Cat bond issuances are hitting record levels, leaving the industry with questions about how long alternative capital will keep pouring into the reinsurance market. That idea emerged during the Standard & Poor’s 30th Annual Insurance Conference in New York from June 3-5, where experts at various vents also tackled topics including record-low interest rates and emerging risks. Concern mixed with optimism as panel discussions confronted industry issues of the day and tried to come up with solutions.
Here is a roundup of some of the conference highlights:
- As the property/casualty industry is well aware of, alternative capital keeps pouring into the reinsurance market. That trend has bumped catastrophe bond and insurance-linked securities issuance to record levels so far in 2014, now at $5.5 billion and counting, industry executives noted during one panel discussion. That included a single bond for $1.5 billion, itself a market record. Panelists, including Greg Hagood, a managing partner at Nephila Advisors LLC, who noted that that level of alternative capital infusion might decline somewhat if a hurricane or other major event hits, Standard & Poor’s said in a release that touched on discussion highlights. Other panelists, including Jay Green, a senior VP at GC Securities, argued that investors are savvy enough to not let one earthquake “send them running for the hills.”
- Another group of experts held a panel discussion on emerging risks. They concluded that figuring out how to manage those risks – often increasingly complex and ever evolving – was key for property/casualty insurers in the coming months and years. The panelists concluded that cyber risk will increase, according to Standard & Poor’s. They also argued that insurers could completely change the industry landscape depending on how they address those risks (cybercrime, climate change and more) by developing new coverage to target those exposures. So what will be the next emerging risk? That could end up being something such as a driverless car.
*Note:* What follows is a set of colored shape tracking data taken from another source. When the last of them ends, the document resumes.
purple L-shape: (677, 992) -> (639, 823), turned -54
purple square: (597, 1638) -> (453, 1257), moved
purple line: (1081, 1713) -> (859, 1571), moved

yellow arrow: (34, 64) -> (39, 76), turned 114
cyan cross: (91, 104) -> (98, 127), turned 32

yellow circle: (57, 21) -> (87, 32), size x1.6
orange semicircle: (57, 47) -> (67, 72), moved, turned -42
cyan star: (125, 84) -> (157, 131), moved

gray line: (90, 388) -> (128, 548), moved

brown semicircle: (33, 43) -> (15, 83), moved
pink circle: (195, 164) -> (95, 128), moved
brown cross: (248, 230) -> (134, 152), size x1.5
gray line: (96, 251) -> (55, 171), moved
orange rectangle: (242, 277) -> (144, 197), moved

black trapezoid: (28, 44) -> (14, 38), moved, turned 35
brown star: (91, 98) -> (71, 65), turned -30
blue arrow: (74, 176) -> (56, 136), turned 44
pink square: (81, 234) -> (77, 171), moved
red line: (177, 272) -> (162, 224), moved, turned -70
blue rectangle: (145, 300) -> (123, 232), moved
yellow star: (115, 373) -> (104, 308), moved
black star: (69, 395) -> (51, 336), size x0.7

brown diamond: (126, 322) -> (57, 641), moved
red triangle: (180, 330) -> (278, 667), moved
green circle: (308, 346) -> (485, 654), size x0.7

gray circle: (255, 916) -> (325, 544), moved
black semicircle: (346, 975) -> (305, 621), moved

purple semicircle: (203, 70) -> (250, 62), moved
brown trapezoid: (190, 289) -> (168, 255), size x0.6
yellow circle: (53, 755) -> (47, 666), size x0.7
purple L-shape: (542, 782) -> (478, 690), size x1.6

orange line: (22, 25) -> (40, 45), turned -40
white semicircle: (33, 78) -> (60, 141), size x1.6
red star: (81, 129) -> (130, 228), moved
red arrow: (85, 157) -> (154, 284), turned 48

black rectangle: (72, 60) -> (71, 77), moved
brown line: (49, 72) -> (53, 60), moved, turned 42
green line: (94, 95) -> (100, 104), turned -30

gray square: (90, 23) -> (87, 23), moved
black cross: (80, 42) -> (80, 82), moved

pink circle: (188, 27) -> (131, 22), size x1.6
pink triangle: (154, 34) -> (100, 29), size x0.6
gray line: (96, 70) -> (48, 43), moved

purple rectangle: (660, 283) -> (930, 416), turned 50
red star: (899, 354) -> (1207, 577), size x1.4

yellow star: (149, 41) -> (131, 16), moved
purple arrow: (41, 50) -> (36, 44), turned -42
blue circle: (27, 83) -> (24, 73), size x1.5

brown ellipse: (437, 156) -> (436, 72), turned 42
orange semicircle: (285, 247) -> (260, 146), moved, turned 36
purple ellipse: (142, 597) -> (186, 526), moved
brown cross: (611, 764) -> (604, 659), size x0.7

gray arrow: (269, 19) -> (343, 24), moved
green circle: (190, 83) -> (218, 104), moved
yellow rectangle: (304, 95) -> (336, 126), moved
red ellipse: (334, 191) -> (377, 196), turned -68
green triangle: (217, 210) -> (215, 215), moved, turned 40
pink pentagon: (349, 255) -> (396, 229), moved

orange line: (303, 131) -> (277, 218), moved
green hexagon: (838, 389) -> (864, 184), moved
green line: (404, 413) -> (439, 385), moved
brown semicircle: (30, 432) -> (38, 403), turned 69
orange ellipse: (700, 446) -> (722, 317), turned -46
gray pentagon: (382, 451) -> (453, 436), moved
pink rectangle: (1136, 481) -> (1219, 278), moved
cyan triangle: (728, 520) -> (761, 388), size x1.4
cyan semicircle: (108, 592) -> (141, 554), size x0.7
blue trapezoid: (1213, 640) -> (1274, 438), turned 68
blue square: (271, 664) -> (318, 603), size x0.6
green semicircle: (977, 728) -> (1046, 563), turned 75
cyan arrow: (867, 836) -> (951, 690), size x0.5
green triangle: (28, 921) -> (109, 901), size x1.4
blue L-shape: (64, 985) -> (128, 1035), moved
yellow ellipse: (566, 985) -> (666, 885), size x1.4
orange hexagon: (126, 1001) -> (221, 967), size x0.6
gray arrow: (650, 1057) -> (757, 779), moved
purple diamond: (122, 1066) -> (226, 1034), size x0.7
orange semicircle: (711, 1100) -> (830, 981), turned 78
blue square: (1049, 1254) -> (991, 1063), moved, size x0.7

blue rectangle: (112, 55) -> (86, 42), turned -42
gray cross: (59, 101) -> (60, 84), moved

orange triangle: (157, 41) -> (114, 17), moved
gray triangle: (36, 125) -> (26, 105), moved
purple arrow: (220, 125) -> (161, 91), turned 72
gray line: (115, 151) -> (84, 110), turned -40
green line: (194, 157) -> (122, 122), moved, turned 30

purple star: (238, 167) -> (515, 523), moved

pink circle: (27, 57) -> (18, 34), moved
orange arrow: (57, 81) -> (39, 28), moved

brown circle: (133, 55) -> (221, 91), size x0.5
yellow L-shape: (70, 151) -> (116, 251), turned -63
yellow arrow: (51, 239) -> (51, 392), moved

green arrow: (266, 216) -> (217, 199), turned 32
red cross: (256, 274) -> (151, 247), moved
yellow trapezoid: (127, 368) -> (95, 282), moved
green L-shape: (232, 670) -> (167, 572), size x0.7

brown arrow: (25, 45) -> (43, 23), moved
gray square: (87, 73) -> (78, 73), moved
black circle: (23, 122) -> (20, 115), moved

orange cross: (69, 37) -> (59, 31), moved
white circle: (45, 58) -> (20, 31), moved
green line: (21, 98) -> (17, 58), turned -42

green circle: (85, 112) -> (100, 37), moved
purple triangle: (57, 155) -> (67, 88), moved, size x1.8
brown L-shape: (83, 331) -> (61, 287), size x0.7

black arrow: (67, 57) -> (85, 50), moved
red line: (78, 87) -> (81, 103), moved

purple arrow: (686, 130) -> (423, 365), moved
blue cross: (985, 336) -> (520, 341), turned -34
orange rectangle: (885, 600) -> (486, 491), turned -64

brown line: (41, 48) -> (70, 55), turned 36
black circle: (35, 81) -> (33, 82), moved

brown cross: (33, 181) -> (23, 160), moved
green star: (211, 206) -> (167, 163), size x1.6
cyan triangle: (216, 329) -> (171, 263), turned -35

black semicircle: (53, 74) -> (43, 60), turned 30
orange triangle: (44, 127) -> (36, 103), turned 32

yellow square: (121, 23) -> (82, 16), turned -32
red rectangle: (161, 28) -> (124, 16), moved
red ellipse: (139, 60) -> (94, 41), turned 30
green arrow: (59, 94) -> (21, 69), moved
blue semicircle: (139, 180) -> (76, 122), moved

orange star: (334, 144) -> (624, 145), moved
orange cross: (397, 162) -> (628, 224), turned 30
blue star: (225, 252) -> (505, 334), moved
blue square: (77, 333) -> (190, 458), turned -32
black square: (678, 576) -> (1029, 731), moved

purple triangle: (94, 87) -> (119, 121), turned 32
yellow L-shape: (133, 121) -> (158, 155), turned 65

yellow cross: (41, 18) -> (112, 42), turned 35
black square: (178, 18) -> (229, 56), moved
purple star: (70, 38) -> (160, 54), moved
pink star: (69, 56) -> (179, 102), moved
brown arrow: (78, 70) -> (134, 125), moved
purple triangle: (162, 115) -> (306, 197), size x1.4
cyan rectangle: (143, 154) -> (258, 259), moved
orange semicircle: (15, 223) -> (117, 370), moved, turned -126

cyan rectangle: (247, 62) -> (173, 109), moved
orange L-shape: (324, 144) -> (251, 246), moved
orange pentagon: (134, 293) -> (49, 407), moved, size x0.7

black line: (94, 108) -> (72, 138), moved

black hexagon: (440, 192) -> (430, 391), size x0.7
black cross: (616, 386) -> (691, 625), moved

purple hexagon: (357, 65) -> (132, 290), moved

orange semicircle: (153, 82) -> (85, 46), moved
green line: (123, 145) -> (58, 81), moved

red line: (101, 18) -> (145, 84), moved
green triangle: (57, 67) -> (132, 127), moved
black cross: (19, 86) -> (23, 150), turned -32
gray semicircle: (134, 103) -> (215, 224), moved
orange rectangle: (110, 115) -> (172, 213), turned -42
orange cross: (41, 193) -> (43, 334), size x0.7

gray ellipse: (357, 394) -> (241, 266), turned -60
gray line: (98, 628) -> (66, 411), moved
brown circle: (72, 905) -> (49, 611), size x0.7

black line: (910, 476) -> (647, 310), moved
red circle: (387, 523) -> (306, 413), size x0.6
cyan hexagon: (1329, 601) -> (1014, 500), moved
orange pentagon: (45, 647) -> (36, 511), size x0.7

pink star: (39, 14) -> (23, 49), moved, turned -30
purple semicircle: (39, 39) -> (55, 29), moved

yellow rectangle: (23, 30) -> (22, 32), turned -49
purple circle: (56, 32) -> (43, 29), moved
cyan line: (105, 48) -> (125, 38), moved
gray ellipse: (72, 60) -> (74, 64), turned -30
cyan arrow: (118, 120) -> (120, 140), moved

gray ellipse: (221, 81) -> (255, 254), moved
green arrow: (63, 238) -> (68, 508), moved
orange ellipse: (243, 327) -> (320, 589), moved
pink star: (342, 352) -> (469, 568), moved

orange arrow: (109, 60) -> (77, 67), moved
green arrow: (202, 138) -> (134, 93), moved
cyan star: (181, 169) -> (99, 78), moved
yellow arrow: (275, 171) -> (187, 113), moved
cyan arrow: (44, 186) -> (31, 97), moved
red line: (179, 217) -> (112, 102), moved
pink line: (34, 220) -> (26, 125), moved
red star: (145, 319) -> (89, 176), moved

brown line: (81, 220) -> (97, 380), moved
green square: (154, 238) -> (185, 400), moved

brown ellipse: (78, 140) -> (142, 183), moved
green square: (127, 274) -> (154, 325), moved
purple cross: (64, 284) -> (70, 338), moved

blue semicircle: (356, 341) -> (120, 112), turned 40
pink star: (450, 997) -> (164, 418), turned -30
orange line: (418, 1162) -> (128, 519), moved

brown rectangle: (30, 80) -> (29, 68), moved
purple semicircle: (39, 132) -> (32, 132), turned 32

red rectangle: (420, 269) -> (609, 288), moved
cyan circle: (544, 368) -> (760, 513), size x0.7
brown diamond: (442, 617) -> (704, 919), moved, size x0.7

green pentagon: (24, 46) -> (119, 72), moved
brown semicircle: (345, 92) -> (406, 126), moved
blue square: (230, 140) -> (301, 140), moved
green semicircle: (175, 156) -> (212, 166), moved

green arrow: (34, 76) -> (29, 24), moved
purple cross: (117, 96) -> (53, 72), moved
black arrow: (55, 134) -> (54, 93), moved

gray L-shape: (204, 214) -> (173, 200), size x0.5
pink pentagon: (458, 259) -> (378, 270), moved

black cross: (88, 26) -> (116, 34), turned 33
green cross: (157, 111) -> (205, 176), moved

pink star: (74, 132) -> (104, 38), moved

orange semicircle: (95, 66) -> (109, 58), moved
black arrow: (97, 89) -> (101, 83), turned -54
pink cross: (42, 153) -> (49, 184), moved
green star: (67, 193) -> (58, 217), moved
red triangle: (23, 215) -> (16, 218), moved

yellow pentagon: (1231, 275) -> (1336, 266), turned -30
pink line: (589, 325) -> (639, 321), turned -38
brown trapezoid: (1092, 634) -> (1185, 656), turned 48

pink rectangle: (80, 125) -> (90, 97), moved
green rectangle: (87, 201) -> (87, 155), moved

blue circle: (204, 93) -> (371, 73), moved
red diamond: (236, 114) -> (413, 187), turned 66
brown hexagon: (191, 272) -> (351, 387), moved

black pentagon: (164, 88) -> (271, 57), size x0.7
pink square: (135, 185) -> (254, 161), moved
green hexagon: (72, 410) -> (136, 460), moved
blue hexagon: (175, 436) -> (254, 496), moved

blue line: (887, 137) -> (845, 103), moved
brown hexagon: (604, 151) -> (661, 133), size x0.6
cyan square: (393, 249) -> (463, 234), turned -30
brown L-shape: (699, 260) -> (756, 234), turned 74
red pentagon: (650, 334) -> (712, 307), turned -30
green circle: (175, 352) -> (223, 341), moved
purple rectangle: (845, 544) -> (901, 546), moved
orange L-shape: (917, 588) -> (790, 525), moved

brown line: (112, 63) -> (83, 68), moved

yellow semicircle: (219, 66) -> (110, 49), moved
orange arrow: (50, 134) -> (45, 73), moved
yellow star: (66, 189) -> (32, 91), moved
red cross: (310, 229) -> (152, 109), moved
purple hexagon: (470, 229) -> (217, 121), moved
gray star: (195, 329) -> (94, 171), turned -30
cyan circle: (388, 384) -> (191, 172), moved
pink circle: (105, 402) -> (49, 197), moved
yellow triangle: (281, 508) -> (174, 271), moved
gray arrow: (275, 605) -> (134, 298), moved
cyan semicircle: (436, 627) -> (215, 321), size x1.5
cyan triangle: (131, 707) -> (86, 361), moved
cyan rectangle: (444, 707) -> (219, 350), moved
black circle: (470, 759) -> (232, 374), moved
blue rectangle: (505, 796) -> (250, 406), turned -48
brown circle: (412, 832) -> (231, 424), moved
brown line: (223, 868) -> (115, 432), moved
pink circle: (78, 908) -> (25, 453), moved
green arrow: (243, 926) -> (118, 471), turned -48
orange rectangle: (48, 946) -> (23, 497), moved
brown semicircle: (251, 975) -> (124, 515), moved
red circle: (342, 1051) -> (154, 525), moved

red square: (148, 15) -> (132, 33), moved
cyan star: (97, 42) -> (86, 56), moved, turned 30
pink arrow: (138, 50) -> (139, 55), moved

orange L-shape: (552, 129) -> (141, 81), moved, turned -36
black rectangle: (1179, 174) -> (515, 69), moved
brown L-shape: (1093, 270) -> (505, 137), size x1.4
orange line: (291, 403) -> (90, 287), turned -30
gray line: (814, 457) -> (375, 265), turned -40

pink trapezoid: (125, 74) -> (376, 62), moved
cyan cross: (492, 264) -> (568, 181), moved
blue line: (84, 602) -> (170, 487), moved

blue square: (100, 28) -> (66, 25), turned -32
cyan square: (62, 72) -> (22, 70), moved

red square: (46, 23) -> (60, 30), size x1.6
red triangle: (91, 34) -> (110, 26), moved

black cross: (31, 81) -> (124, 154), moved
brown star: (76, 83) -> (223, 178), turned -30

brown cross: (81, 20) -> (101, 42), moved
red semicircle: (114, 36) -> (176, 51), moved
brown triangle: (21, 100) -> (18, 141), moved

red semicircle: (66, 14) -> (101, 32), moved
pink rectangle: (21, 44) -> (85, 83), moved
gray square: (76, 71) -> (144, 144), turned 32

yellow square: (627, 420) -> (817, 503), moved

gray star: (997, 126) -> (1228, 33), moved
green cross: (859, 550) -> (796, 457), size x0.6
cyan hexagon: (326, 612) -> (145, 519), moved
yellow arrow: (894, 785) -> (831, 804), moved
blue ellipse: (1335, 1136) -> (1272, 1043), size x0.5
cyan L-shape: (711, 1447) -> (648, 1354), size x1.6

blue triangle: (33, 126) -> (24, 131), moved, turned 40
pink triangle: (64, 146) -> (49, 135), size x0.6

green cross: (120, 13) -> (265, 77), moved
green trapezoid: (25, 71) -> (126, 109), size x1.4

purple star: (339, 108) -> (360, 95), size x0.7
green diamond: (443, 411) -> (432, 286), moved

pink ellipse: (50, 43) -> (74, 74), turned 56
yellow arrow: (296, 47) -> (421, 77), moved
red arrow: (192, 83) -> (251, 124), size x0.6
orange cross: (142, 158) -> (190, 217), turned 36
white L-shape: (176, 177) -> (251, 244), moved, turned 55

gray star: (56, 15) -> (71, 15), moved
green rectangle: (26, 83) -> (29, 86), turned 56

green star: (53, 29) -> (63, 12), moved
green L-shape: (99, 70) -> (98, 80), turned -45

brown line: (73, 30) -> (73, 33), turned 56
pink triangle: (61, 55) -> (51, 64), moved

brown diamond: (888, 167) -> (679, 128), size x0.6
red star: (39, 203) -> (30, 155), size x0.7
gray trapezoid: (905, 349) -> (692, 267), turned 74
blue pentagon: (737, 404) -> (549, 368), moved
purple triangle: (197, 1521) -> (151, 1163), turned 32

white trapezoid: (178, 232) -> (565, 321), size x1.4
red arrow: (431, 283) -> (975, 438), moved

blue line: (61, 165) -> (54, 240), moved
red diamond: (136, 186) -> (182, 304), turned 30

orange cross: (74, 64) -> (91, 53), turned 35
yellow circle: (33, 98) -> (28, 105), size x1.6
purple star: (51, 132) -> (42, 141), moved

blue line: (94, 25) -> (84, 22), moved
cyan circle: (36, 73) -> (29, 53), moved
Tom Kavanaugh, an insurance advisory principal at PricewaterhouseCoopers, said during the discussion that this technology “could present a whole new paradigm in assessing risk for software developers, drivers and car manufacturers,” Standard & Poor’s said.
- A panel on the global economy concluded that the U.S. and Europe’s central banks should keep key interest rates at or close to historic lows at least into the middle of 2015. This has been a major point of concern for the insurance industry. Panelists included HSBC U.S. Chief economist Kevin Logan and Standard & Poor’s chief economist Paul Sheard.
“Even with the debt-to-income ratio going down,” people are still cautious,” Logan said, according to Standard & Poor’s. “But the real key problem for the lack of growth of the U.S. economy is business investment spending, which just isn’t picking up.” This trend, he said, will help keep interest rates down low a while longer yet.